Monday, 2016 November 14 at 19:01 Posted by A COZINHA DOS QUILOMBOS News

Quilombo Sobara Araruama, Coastal Lowlands Region

Quilombo Sobara Araruama, Coastal Lowlands Region

Remembering is a way to act on the present. The young Quilombo Sobara, located in a rural area of the municipality of Araruama, Willian, Rosiana and Daniele have used the knowledge of the past as a means of seeking improvements to the community. The lack of expectation regarding the conditions of survival through agriculture has led several youth Quilombos toleave their lands in search of work.

In Sobara in the center of this issue, is the disruption of family farming. In the past, the cultivation of cassava, manioc for the production of flour, corn, beans, potato, banana, orange, of cane sugar and annatto, and the creation of small animals size, were the primary means of livelihood among residents. The surplus production were sold nearby. Indeed, for these young people, talk about cooking and gastronomy practiced throughout childhood is an assemblage on the present moment.
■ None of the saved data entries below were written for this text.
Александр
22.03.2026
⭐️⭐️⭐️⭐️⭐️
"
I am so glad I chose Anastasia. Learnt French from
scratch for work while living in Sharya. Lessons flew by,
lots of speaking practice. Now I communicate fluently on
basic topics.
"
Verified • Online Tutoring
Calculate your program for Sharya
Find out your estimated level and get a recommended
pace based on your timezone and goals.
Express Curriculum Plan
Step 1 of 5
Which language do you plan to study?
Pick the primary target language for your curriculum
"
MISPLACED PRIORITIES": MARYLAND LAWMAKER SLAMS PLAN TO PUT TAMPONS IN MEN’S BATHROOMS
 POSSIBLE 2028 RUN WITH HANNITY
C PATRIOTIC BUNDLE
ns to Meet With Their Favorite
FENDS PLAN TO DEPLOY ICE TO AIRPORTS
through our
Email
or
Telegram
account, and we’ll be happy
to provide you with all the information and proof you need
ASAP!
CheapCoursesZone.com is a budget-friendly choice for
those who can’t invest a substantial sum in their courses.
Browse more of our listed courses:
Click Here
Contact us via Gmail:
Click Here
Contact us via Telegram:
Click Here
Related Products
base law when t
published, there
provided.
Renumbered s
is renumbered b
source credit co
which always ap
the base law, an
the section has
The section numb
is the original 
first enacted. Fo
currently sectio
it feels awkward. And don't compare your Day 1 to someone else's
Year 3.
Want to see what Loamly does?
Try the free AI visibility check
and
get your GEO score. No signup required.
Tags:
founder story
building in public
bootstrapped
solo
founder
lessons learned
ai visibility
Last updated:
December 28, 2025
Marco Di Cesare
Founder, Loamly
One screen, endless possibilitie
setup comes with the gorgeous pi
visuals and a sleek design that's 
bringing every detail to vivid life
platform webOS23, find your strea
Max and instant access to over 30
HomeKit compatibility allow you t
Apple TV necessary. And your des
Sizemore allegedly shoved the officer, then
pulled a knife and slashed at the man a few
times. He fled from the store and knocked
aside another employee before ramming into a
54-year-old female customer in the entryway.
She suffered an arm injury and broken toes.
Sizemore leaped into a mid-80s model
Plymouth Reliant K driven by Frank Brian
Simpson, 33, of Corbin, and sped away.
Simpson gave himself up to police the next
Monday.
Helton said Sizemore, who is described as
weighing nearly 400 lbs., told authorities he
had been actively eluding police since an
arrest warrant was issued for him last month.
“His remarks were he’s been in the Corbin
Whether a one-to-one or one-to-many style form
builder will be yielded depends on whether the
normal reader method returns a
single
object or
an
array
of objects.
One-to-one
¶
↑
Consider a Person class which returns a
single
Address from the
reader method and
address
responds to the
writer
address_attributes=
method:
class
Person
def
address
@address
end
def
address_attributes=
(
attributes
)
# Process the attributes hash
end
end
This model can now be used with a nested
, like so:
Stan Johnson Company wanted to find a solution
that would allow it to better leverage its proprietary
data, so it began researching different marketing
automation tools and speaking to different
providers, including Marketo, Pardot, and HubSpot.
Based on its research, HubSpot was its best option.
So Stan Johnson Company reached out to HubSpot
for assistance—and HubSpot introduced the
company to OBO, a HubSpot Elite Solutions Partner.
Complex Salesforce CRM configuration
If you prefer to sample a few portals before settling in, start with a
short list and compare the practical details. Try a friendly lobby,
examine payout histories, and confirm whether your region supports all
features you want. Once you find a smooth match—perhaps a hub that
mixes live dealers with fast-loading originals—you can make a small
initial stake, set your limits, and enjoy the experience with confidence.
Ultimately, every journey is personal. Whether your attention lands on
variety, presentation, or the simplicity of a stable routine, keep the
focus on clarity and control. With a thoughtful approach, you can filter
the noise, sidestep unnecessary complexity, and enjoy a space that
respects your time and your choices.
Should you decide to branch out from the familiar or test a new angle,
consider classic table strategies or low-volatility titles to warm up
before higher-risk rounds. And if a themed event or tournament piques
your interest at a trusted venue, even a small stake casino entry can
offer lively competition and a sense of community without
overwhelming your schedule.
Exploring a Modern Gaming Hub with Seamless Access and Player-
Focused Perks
To size a little history of the group in the mid-nineteenth century, after the formalization of the expropriation of the lands of the indigenous village of São Pedro, medium and large farms emerged in Aruarama. Among these, there are the Holy Spirit and Sobara farms, whose historical accounts indicate that households currently in Sobara community descended, in part, of flocks of these nineteenth-century slave farms. 
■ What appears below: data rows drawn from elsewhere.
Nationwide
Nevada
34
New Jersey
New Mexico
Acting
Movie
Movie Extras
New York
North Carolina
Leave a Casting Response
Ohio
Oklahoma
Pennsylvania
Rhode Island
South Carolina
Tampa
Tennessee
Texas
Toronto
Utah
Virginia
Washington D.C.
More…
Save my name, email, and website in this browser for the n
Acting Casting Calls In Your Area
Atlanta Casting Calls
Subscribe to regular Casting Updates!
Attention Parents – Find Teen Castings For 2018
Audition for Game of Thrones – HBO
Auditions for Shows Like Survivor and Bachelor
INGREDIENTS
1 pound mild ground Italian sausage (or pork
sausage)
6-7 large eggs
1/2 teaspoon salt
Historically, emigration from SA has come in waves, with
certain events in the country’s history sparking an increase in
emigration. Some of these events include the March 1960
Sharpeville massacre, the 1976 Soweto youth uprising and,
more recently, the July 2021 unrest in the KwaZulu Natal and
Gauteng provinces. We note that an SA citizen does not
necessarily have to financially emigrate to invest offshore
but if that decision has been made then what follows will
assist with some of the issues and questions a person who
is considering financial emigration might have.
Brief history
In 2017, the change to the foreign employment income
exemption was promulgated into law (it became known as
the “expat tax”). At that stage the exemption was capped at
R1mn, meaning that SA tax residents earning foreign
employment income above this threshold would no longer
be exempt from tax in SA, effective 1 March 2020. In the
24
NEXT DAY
Moving to a more recent period between the 1960s and 1970s, the region suffered some transformations that affected the lives of the residents of Sobara. Initially, there was replacement by livestock farming in Farm Sobara. Then there was the acquisition of several farms in the region for two customer groups: one generically called "Portuguese" by residents of Sobara and another consisting of the Agroindustrial company Agrisa São João The first dedicated to the planting of large-scale orange; while the latter acquired, among other lands, the Sobara farm introduced the monoculture of sugar cane. These changes have caused many residents Sobara pass to work in the plantations of orange and sugar cane as hired labor or sporadic.
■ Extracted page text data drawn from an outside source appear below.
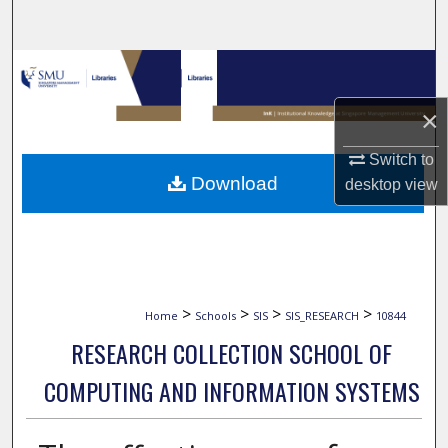
Search
Browse Collections
×
My Account
Switch to
About
Download
desktop
view
Digital Commons Network™
>
>
>
>
Home
Schools
SIS
SIS_RESEARCH
10844
RESEARCH COLLECTION SCHOOL OF
COMPUTING AND INFORMATION SYSTEMS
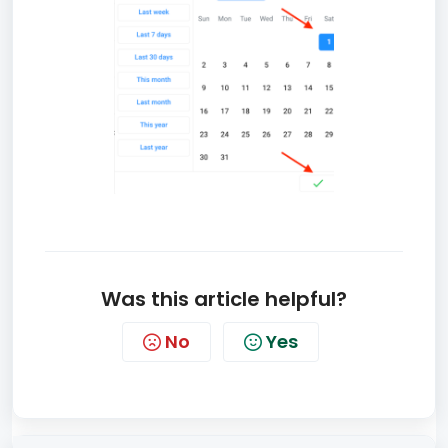
Was this article helpful?
No
Yes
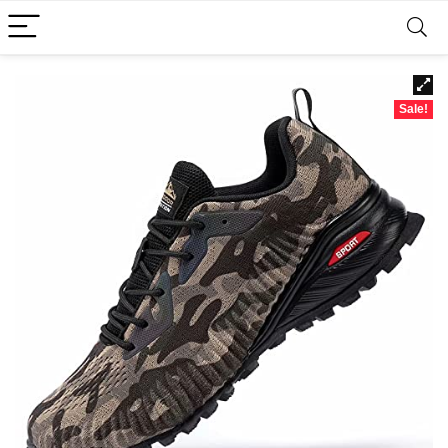
Sale!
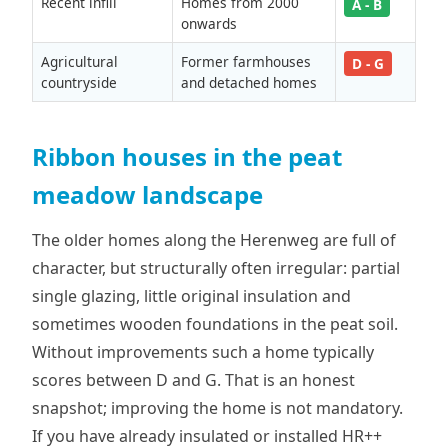
Recent infill
Homes from 2000
A - B
onwards
Agricultural
Former farmhouses
D - G
countryside
and detached homes
Ribbon houses in the peat
meadow landscape
The older homes along the Herenweg are full of
character, but structurally often irregular: partial
single glazing, little original insulation and
sometimes wooden foundations in the peat soil.
Without improvements such a home typically
scores between D and G. That is an honest
snapshot; improving the home is not mandatory.
If you have already insulated or installed HR++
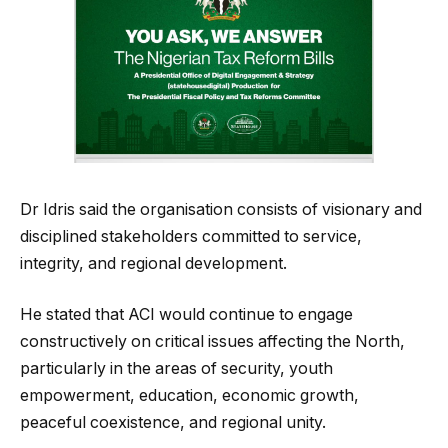
Dr Idris said the organisation consists of visionary and
disciplined stakeholders committed to service,
integrity, and regional development.
He stated that ACI would continue to engage
constructively on critical issues affecting the North,
particularly in the areas of security, youth
empowerment, education, economic growth,
peaceful coexistence, and regional unity.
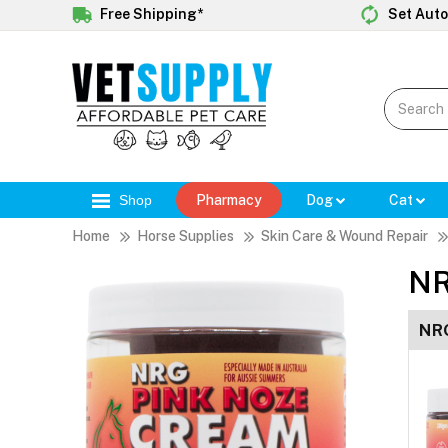
Free Shipping*
Set Auto
Shop
Pharmacy
Dog
Cat
Home
Horse Supplies
Skin Care & Wound Repair
NR
NRG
Already in the 1990s, replacing the orange crops favored by cattle that many Sobara residents become even more dependent of Agrisa once lived in the property of that company and worked almost exclusively for it. This process, noted William, president of the newly inaugurated Association of Remnant Community Quilombo Sobara, caused considerable damage to the crop survival of the group: "As you can see, here is narrow on the sites and we stay in the middle. So I believe, I do not have access [...] in the very beginning when pulling in history is that we were almost kicked out ... the best parts of the best places on the land and getting the part more ... that today we do not plant more [...]. My father stopped planting for it.”